In recent years, weather events around the globe are changing. Some attempts to predict the change in weather patterns—and storm events in particular—have been made, but they do not reach conclusions similar to those of the models predicting temperature changes, and, depending on the assumptions made, point in very different directions. This lack of clarity regarding future storm types makes it hard to prepare for storm water flood events. Ashish Sharma and his team have been working on a simpler and more universal model to predict storms in a warming climate using only the assumption that temperatures will increase. They have successfully identified a couple of patterns that hold true for all of the most severe storm events in Australia:

  • If temperatures rise, rainfall becomes more extreme and less evenly distributed over time. Quick peak rainfall, as we know it from typical summer-storms, will be observed more often, though the extremes will not be as pronounced in regions closer to the poles. Areas closer to the equator will suffer the most dramatic changes in storm patterns. They will experience more severe storms and will have higher costs to prepare for these changes than regions in more moderate climates.
  • Not only the temporal, but also the spatial pattern of storms will be change. While the total amount of rain used to be spread out over larger land areas, in the future it will be confined to smaller regions. Thus the entire “rain load” of a cloud will be deposited faster over a smaller area.
  • The total rain volume of extreme storms generally does not increase. The development of total rain volume varied significantly in different regions of Australia. While some regions showed the anticipated rise in the total rain amount, others experienced less rain per storm event.

Climate changes at the global and local levels have and will continue to have a significant effect on the incidence of storm-induced flood events. Current infrastructure was not designed to handle storms with the intensity and typical patterns observed in recent years and expected for the future. The “design flood” that urban planners and civil engineers prepare their projects for poorly describes the actual and expected storms, and therefore even new infrastructure projects are and will be unable to cope with the amount of water suddenly hitting the ground.

In rural areas, much of the extra rainfall can be absorbed by soils that are drier from the higher evaporation rates in a warmer climate. But in urbanized regions, more intense rainfalls pose many problems. The many sealed surfaces prevent rainwater’s rapid reabsorption into the ground, and in an urbanized area many more people are affected by a flood event.

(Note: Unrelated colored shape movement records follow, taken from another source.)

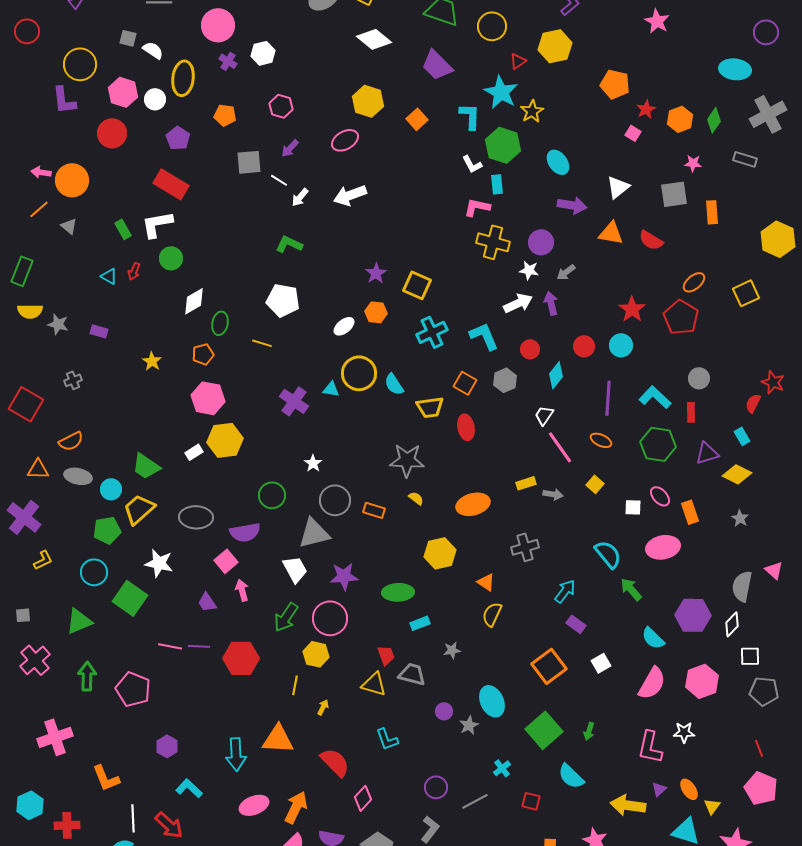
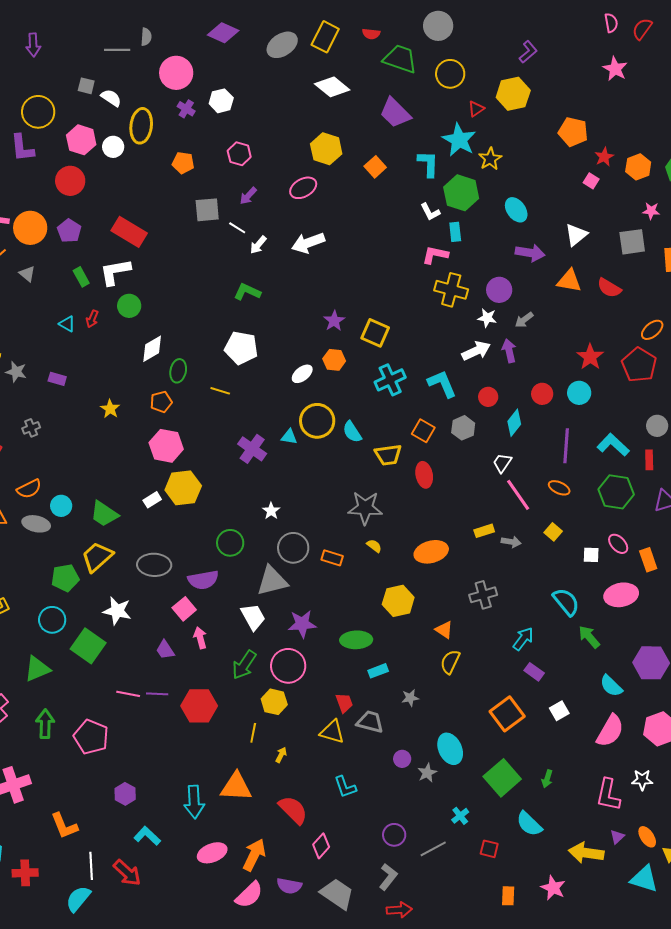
purple pentagon: (178, 138) -> (69, 231), moved
cyan circle: (111, 489) -> (61, 506), moved

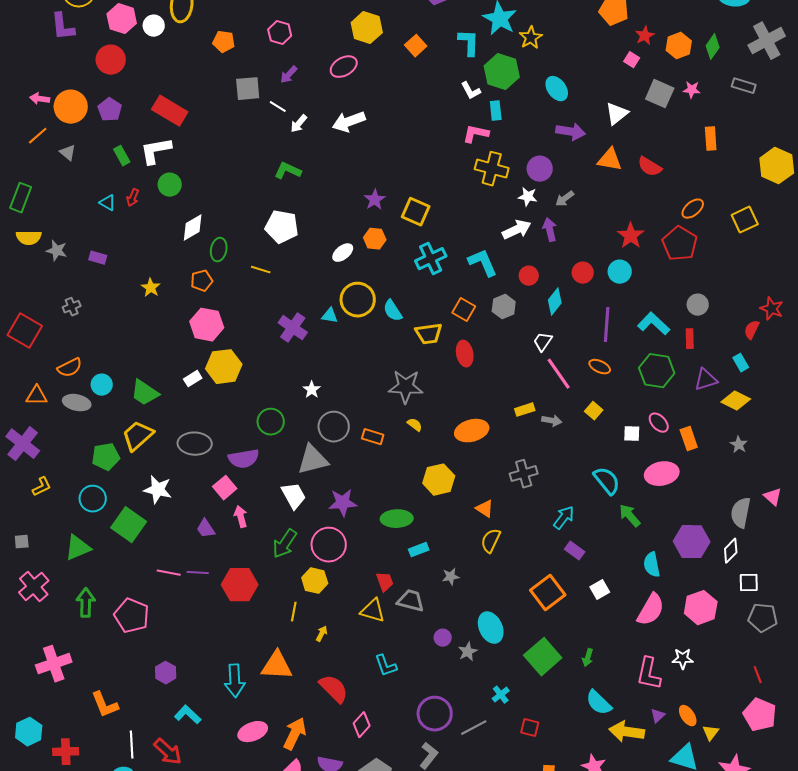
gray square: (632, 242) -> (660, 94), moved, turned 32
cyan semicircle: (611, 686) -> (652, 565), turned 35
cyan semicircle: (529, 824) -> (599, 703), moved
purple circle: (394, 835) -> (435, 714), size x1.5

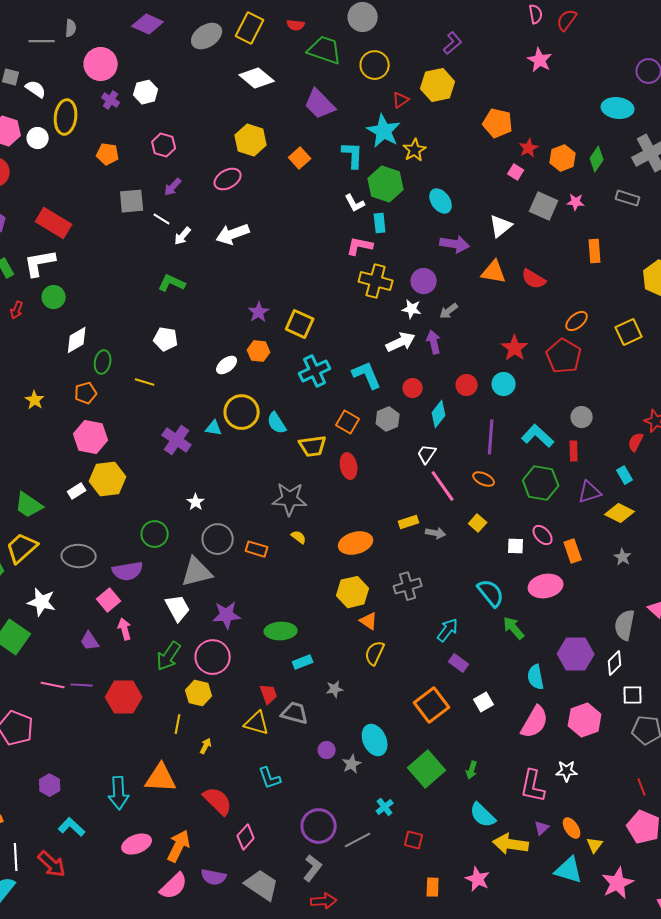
white pentagon: (282, 227) -> (166, 339), size x0.7
yellow hexagon: (439, 480) -> (353, 592), moved

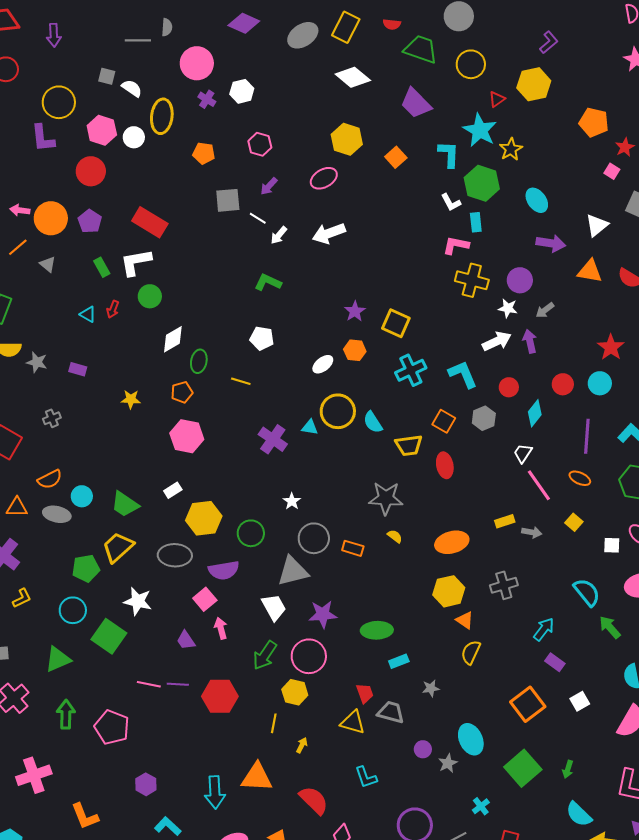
yellow star: (35, 400) -> (131, 399), turned -30
yellow hexagon: (108, 479) -> (204, 518), moved

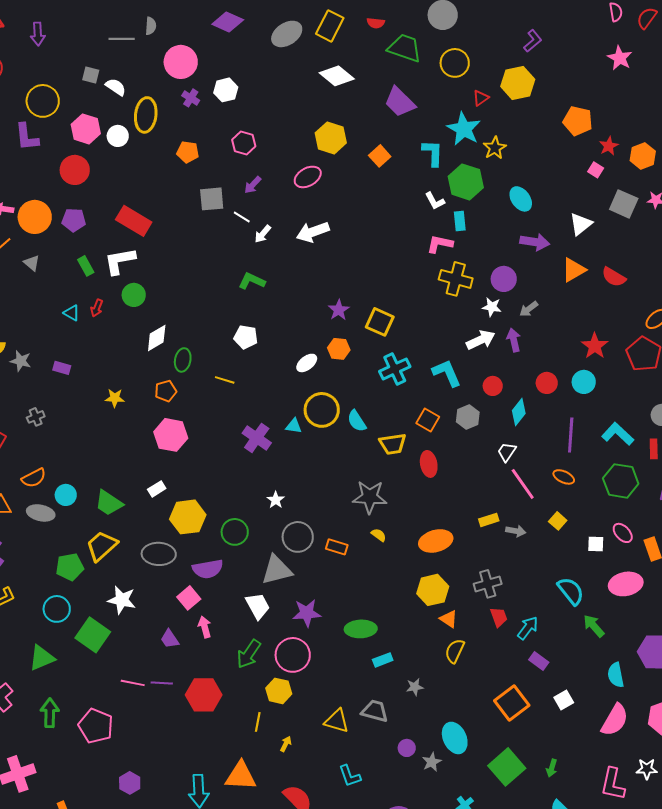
purple pentagon: (90, 221) -> (74, 220), turned -30
orange triangle: (590, 271) -> (574, 270), turned -40
red trapezoid: (365, 693) -> (499, 617), moved

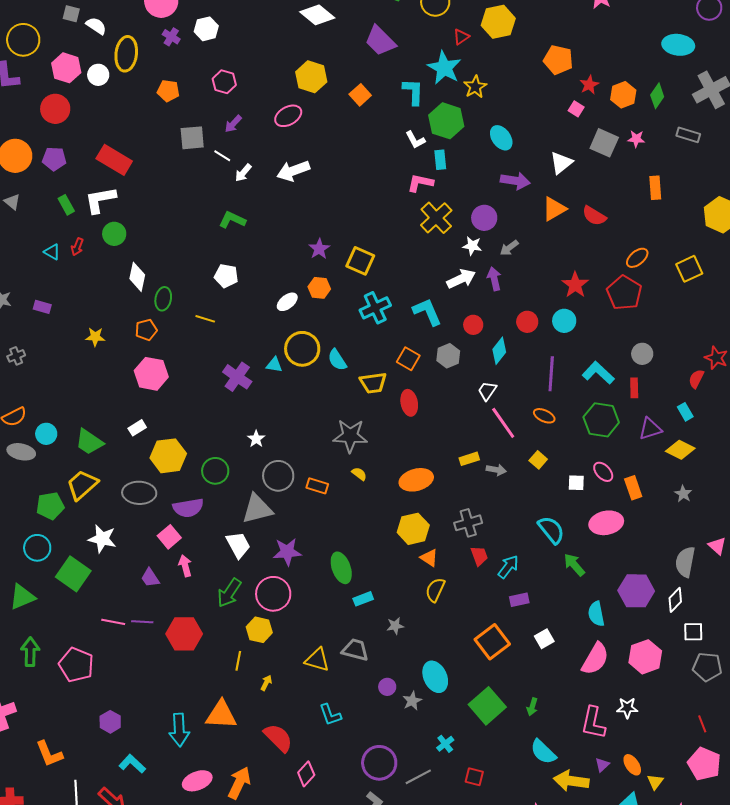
yellow cross: (456, 279) -> (436, 218), turned 32
white diamond: (157, 338) -> (137, 277), turned -48
green ellipse: (361, 629) -> (341, 568), turned 72
purple rectangle: (539, 661) -> (519, 600), turned -48

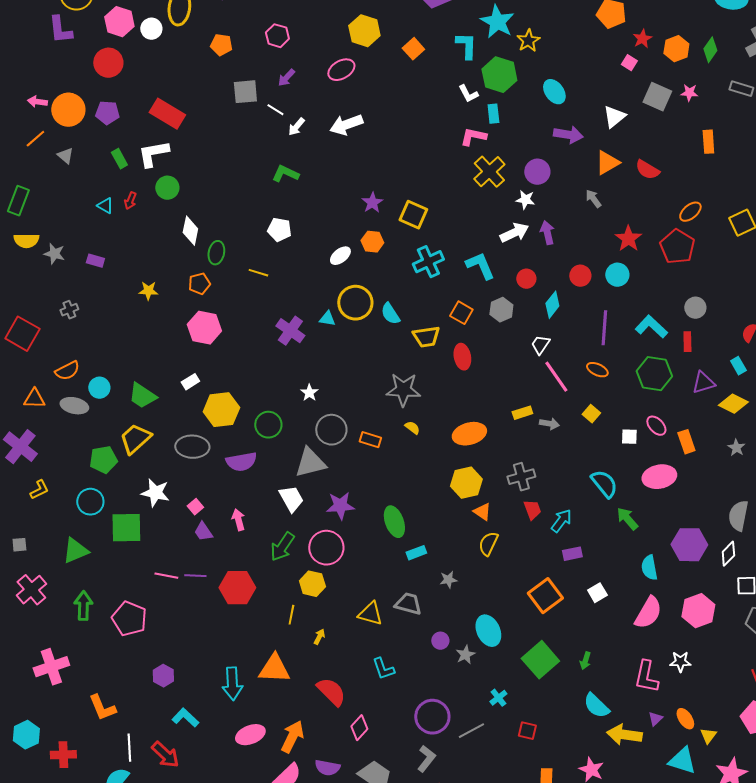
gray arrow: (509, 248) -> (593, 199), moved, turned 90
pink square: (169, 537) -> (195, 507), moved, size x0.7
green square: (73, 574) -> (126, 528), turned -36

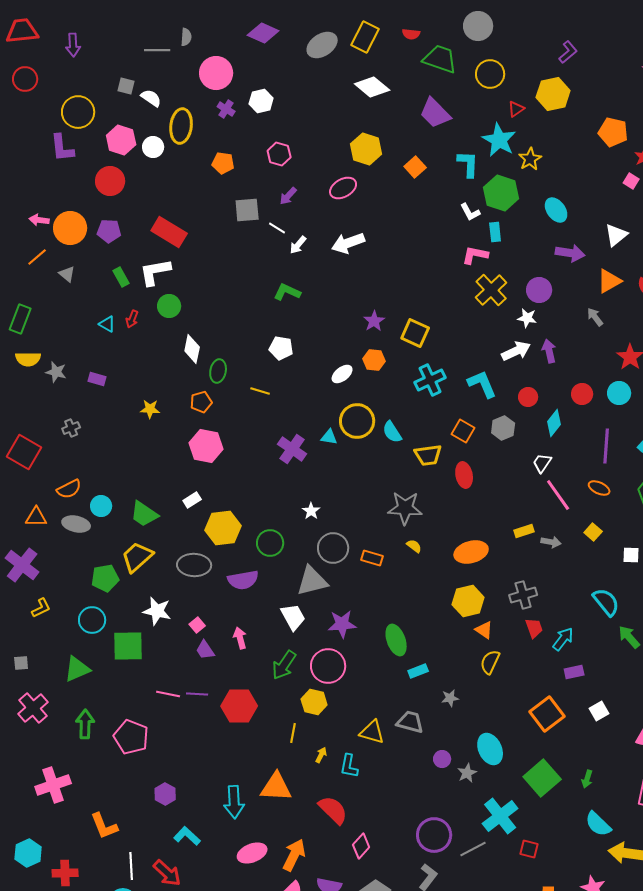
cyan L-shape: (383, 669) -> (349, 766), moved, turned 30
cyan cross: (498, 698) -> (500, 816), size x2.0

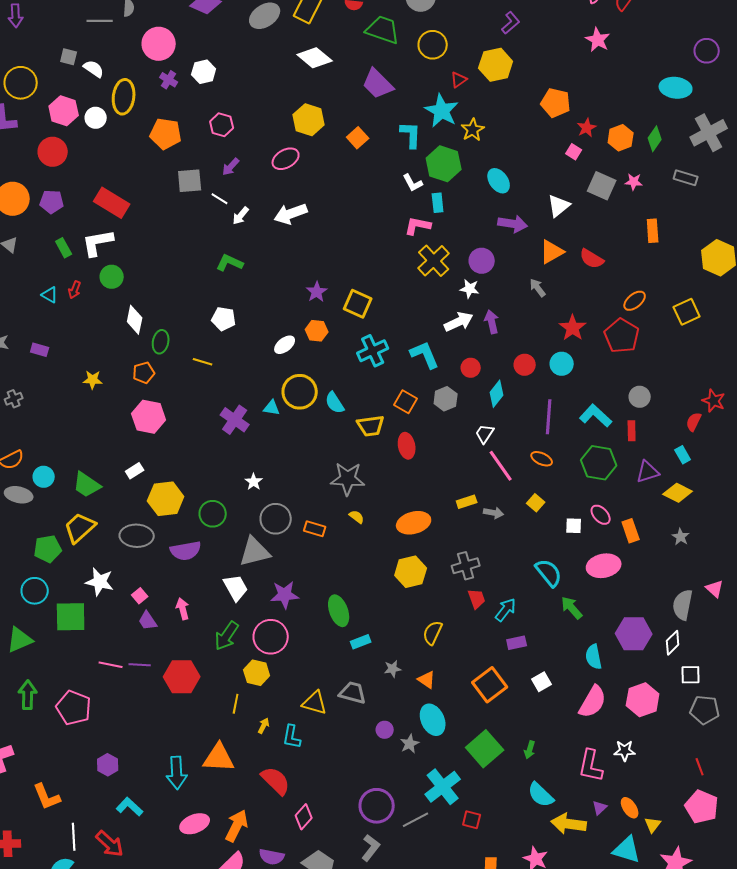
orange pentagon: (223, 163) -> (166, 134), size x1.4
orange triangle: (484, 630) -> (427, 680), moved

To prepare for these changing weather patterns, city planners must check whether their city’s drains, bridges and sewer systems are equipped to handle higher amounts of water in a shorter timespan, and update them if necessary. Future projects need to work with updated “design floods” or rather use continuous simulation of rainfall that considers storms’ temporal and spatial extension. Cities need to incorporate more permeable infrastructures (from green areas to water tanks) that are able to absorb part of the increased rainfall and support the drain system.

The world’s poorest areas will be those most affected by extreme storm events. How to implement low-cost, effective and simple structures to avoid damages or floods altogether, is an open question left for policy makers to resolve.